◆ EXERCISE REQUIREMENTS ◆
Exact retyping of the data: please keep every word and drop each picture.

##### RECORDS SHOWN #####

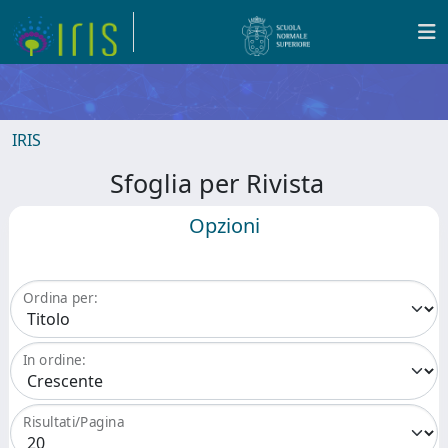
IRIS
Sfoglia per Rivista
Opzioni
Ordina per:
In ordine:
Risultati/Pagina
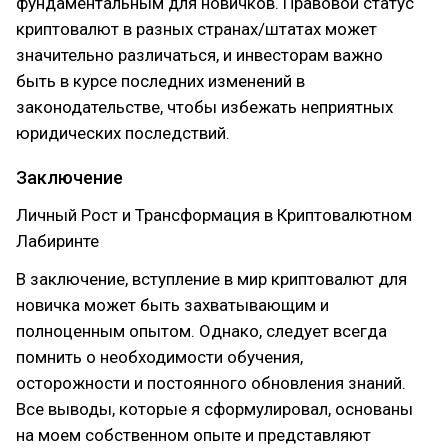
фундаментальным для новичков. Правовой статус
криптовалют в разных странах/штатах может
значительно различаться, и инвесторам важно
быть в курсе последних изменений в
законодательстве, чтобы избежать неприятных
юридических последствий.
Заключение
Личный Рост и Трансформация в Криптовалютном
Лабиринте
В заключение, вступление в мир криптовалют для
новичка может быть захватывающим и
полноценным опытом. Однако, следует всегда
помнить о необходимости обучения,
осторожности и постоянного обновления знаний.
Все выводы, которые я сформулировал, основаны
на моем собственном опыте и представляют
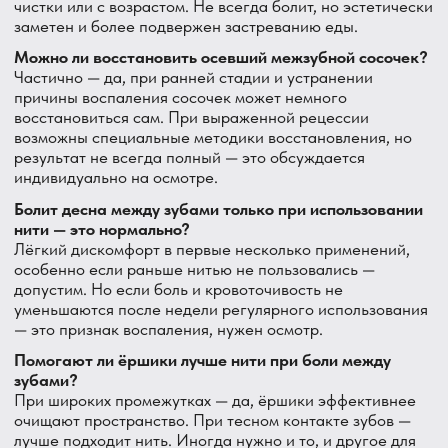
Адрес: Санкт-Петербург, посёлок Парголово, ул.
Валерия Гаврилина, 3, корп. 1
Контакты
+7 (812) 214-61-08
Работаем для вас
ежедневно с 10:00 до
21:00
da3396969@gmail.com
Вопросы и предложения
Навигация
Санкт-Петербург,
Парголово,
ул. В. Гаврилина, 3, корп. 1
Главная
Услуги
Услуги
Преимущества
О клинике
Терапия
Команда
Ортопедия
Контакты
Лечение кисты
Отзывы
Хирургия
Работы
Проф. гигиена
Частые вопросы
Полезное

#####

◆ TASK RESPONSE ◆
IRIS
Sfoglia per Rivista
Opzioni
Ordina per:
In ordine:
Risultati/Pagina
фундаментальным для новичков. Правовой статус
криптовалют в разных странах/штатах может
значительно различаться, и инвесторам важно
быть в курсе последних изменений в
законодательстве, чтобы избежать неприятных
юридических последствий.
Заключение
Личный Рост и Трансформация в Криптовалютном
Лабиринте
В заключение, вступление в мир криптовалют для
новичка может быть захватывающим и
полноценным опытом. Однако, следует всегда
помнить о необходимости обучения,
осторожности и постоянного обновления знаний.
Все выводы, которые я сформулировал, основаны
на моем собственном опыте и представляют
Адрес: Санкт-Петербург, посёлок Парголово, ул.
Валерия Гаврилина, 3, корп. 1
Контакты
+7 (812) 214-61-08
Работаем для вас
ежедневно с 10:00 до
21:00
da3396969@gmail.com
Вопросы и предложения
Навигация
Санкт-Петербург,
Парголово,
ул. В. Гаврилина, 3, корп. 1
Главная
Услуги
Услуги
Преимущества
О клинике
Терапия
Команда
Ортопедия
Контакты
Лечение кисты
Отзывы
Хирургия
Работы
Проф. гигиена
Частые вопросы
Полезное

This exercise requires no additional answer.